Video: O lince invade as terras altas de Córdova

Mas todo o progresso se baseia no facto de as pessoas das aldeias o aceitarem, porque se as pessoas se fartarem de lá estar, dificilmente haverá linces. E aí Adamuz é crítico. A Junta de Andalucía responde que não teme que a rejeição da população cresça. Mesmo assim, acrescenta que de qualquer forma “está a rever o estudo social de apoio à reintrodução que foi feito antes de o iniciar e mostrou que 90% da população apoiava o projecto”.

A administração andaluza argumenta que existe ajuda para reparar galinheiros e mallarlos. “Os danos foram todos avaliados e aprovados aqueles que foram tecnicamente estimados como sendo de lince ibérico (a maioria)”. Fontes familiarizadas com o programa criticam que há anos que exigem um plano de ajuda, especialmente porque não estamos a falar de montantes milionários, e que a resposta da direcção do programa Life em Jaén foi que não havia ajuda para os galinheiros, que a população local deveria aprender a viver com o lince.

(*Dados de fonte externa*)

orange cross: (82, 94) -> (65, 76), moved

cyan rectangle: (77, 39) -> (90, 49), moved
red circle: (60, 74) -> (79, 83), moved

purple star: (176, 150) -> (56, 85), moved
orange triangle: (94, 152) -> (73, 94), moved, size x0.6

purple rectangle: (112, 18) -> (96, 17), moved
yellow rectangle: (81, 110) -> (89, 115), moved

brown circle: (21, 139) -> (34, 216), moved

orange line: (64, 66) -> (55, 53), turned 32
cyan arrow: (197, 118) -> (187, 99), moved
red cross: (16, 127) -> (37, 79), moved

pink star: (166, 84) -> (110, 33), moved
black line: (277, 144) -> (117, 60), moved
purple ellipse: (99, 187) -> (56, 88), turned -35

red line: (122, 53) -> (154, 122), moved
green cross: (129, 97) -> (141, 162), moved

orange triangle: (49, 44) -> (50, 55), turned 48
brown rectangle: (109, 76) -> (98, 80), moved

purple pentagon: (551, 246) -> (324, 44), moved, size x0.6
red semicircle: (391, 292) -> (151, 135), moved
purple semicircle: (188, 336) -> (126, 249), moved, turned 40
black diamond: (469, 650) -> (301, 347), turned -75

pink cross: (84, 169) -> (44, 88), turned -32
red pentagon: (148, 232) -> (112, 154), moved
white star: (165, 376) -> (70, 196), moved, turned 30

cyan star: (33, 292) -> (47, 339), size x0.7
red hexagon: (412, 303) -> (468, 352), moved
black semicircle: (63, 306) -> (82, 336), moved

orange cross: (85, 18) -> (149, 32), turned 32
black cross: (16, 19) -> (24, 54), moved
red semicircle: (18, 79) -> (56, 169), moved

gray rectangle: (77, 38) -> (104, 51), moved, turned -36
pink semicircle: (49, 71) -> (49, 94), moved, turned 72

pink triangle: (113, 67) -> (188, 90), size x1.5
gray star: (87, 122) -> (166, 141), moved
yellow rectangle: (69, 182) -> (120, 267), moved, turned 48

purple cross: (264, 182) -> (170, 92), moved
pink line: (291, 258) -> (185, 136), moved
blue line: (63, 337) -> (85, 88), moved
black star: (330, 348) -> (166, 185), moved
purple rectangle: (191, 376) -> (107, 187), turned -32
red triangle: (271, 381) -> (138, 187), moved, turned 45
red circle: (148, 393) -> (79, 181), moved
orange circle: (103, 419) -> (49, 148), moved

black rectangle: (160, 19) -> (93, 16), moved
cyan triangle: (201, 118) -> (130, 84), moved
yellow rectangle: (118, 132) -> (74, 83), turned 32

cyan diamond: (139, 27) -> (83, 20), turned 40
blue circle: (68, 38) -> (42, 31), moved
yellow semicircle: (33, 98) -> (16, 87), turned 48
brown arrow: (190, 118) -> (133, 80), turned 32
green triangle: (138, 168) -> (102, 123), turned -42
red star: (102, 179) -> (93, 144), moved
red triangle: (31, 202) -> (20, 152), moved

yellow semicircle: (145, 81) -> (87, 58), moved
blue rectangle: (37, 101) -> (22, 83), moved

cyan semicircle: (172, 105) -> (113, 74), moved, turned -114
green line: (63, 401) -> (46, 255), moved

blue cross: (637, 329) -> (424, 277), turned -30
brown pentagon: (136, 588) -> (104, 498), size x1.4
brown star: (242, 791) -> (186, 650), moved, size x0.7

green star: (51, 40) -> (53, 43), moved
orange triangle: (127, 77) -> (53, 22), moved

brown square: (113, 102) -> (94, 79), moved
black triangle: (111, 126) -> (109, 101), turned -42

“O plano do lince tem 36 milhões de euros. Digo que isso dá para compensar duas galinhas”, raciocinouPedro Perez enquanto passeava à volta do seu galinheiro. Deixou as cabras e os gansos à solta. Ele pensa que eles se defendem a si próprios. Mas no dia seguinte à visita ele envia uma mensagem: “Um lince atacou e comeu um ganso”. É provável que volte a ser Higuerón, que já conhece a zona.

O plano do lince vive a sua própria luta de egos entre biólogos, e os galinheiros de Adamuz estão a pagá-la

Os vizinhos pedem que a Administração repovoe a área com coelhos, mas a Administração responde que isso é impossível. “Os critérios científicos desaconselham o repovoamento de coelhos em zonas com uma população natural, uma vez que as doenças poderiam ser importadas da zona de origem”, diz o Ministério. A Junta de Andaluzia não quis que nenhum destes técnicos falasse a este jornal e, em vez disso, enviou uma resposta por correio. Segundo fontes familiarizadas com o programa de reintrodução, a libertação de coelhos é uma reivindicação histórica dos técnicos do programa, mas o responsável em Jaén recusa-se a fazê-lo. O plano do lince vive a sua própria luta de egos e os galinheiros de Adamuz estão a pagá-la, os ataques sistemáticos – vão mais de 80 denúncias com milhares de baixas galináceas – alarme para os técnicos que estão no terreno. Temem que sem ajuda as pessoas o levem com o lince, afinal de contas, custou a sua reintrodução.

A vantagem é que ainda existem memórias de que a área tinha tradicionalmente linces. Benito diz ter sido um dos últimos a ver um: “O último lince que vi aqui e foi um dos últimos a ser visto foi no caminho para os conventos e eu tinha 18 anos de idade. Calcular, porque agora tenho 62 anos”. Mas ao seu lado, Pedro já mostra desdém para com o lince: “O lince foi extinto aqui porque o mundo mudou. Agora não pode voltar. É como um dinossauro. Mesmo que o pudesse criar, não sobreviveria se o deixasse solto. Vamos lá”.